■ **Your goal**:
Each line below must be reproduced exactly, though the pictures are to be dropped.
── Records provided
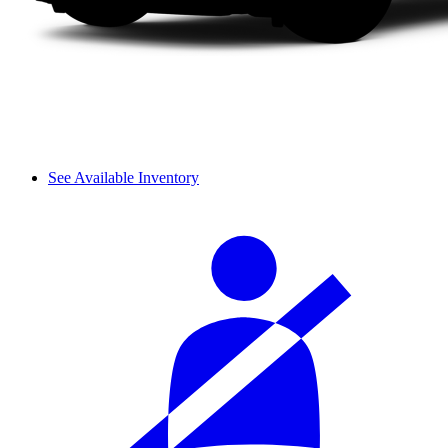
See Available Inventory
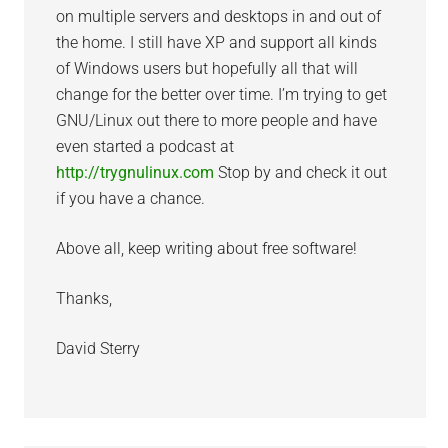
on multiple servers and desktops in and out of
the home. I still have XP and support all kinds
of Windows users but hopefully all that will
change for the better over time. I’m trying to get
GNU/Linux out there to more people and have
even started a podcast at
http://trygnulinux.com
Stop by and check it out
if you have a chance.
Above all, keep writing about free software!
Thanks,
David Sterry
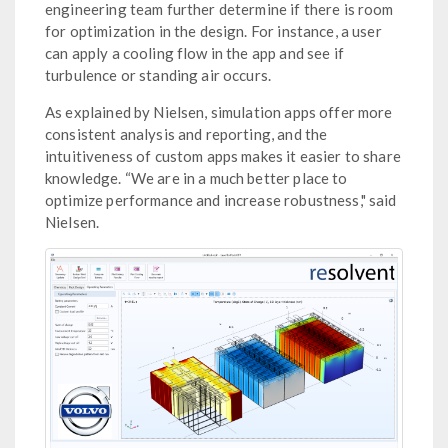
engineering team further determine if there is room
for optimization in the design. For instance, a user
can apply a cooling flow in the app and see if
turbulence or standing air occurs.
As explained by Nielsen, simulation apps offer more
consistent analysis and reporting, and the
intuitiveness of custom apps makes it easier to share
knowledge. “We are in a much better place to
optimize performance and increase robustness," said
Nielsen.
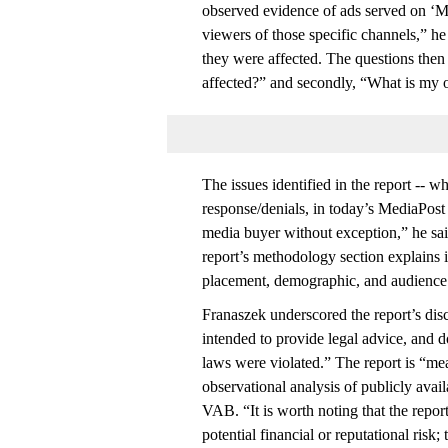
observed evidence of ads served on ‘Ma
viewers of those specific channels,” 
they were affected. The questions t
affected?” and secondly, “What is my o
The issues identified in the report -- w
response/denials, in today’s MediaPos
media buyer without exception,” he sai
report’s methodology section explains 
placement, demographic, and audience 
Franaszek underscored the report’s discl
intended to provide legal advice, and d
laws were violated.” The report is “me
observational analysis of publicly avai
VAB. “It is worth noting that the report 
potential financial or reputational risk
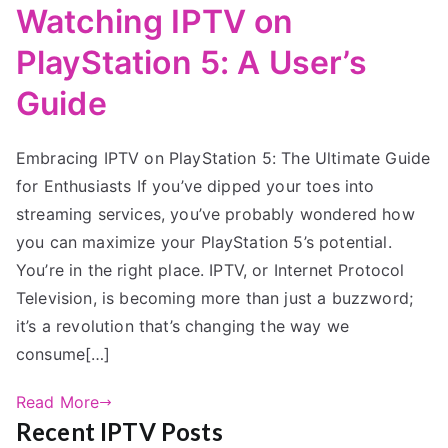
Watching IPTV on
PlayStation 5: A User’s
Guide
Embracing IPTV on PlayStation 5: The Ultimate Guide
for Enthusiasts If you’ve dipped your toes into
streaming services, you’ve probably wondered how
you can maximize your PlayStation 5’s potential.
You’re in the right place. IPTV, or Internet Protocol
Television, is becoming more than just a buzzword;
it’s a revolution that’s changing the way we
consume[…]
Read More
Recent IPTV Posts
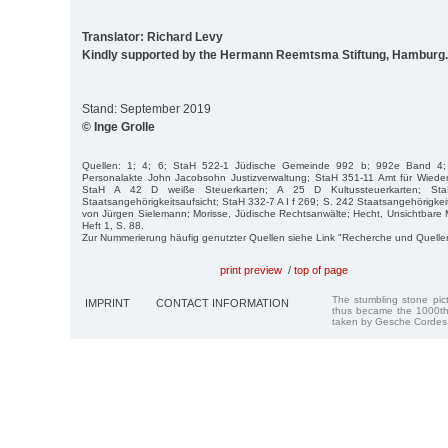
Translator: Richard Levy
Kindly supported by the Hermann Reemtsma Stiftung, Hamburg.
Stand: September 2019
© Inge Grolle
Quellen: 1; 4; 6; StaH 522-1 Jüdische Gemeinde 992 b; 992e Band 4;
Personalakte John Jacobsohn Justizverwaltung; StaH 351-11 Amt für Wied
StaH A 42 D weiße Steuerkarten; A 25 D Kultussteuerkarten; St
Staatsangehörigkeitsaufsicht; StaH 332-7 A I f 269; S. 242 Staatsangehörigkeits
von Jürgen Sielemann; Morisse, Jüdische Rechtsanwälte; Hecht, Unsichtbare
Heft 1, S. 88.
Zur Nummerierung häufig genutzter Quellen siehe Link "Recherche und Quelle
print preview
/
top of page
The stumbling stone pi
IMPRINT
CONTACT INFORMATION
thus became the 1000th
taken by Gesche Cordes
────
■ **Problem solution**:
See Available Inventory
on multiple servers and desktops in and out of
the home. I still have XP and support all kinds
of Windows users but hopefully all that will
change for the better over time. I’m trying to get
GNU/Linux out there to more people and have
even started a podcast at
http://trygnulinux.com
Stop by and check it out
if you have a chance.
Above all, keep writing about free software!
Thanks,
David Sterry
engineering team further determine if there is room
for optimization in the design. For instance, a user
can apply a cooling flow in the app and see if
turbulence or standing air occurs.
As explained by Nielsen, simulation apps offer more
consistent analysis and reporting, and the
intuitiveness of custom apps makes it easier to share
knowledge. “We are in a much better place to
optimize performance and increase robustness," said
Nielsen.
observed evidence of ads served on ‘Ma
viewers of those specific channels,” 
they were affected. The questions t
affected?” and secondly, “What is my o
The issues identified in the report -- w
response/denials, in today’s MediaPos
media buyer without exception,” he sai
report’s methodology section explains 
placement, demographic, and audience 
Franaszek underscored the report’s discl
intended to provide legal advice, and d
laws were violated.” The report is “me
observational analysis of publicly avai
VAB. “It is worth noting that the report 
potential financial or reputational risk
Watching IPTV on
PlayStation 5: A User’s
Guide
Embracing IPTV on PlayStation 5: The Ultimate Guide
for Enthusiasts If you’ve dipped your toes into
streaming services, you’ve probably wondered how
you can maximize your PlayStation 5’s potential.
You’re in the right place. IPTV, or Internet Protocol
Television, is becoming more than just a buzzword;
it’s a revolution that’s changing the way we
consume[…]
Read More
Recent IPTV Posts
Translator: Richard Levy
Kindly supported by the Hermann Reemtsma Stiftung, Hamburg.
Stand: September 2019
© Inge Grolle
Quellen: 1; 4; 6; StaH 522-1 Jüdische Gemeinde 992 b; 992e Band 4;
Personalakte John Jacobsohn Justizverwaltung; StaH 351-11 Amt für Wied
StaH A 42 D weiße Steuerkarten; A 25 D Kultussteuerkarten; St
Staatsangehörigkeitsaufsicht; StaH 332-7 A I f 269; S. 242 Staatsangehörigkeits
von Jürgen Sielemann; Morisse, Jüdische Rechtsanwälte; Hecht, Unsichtbare
Heft 1, S. 88.
Zur Nummerierung häufig genutzter Quellen siehe Link "Recherche und Quelle
print preview
/
top of page
The stumbling stone pi
IMPRINT
CONTACT INFORMATION
thus became the 1000th
taken by Gesche Cordes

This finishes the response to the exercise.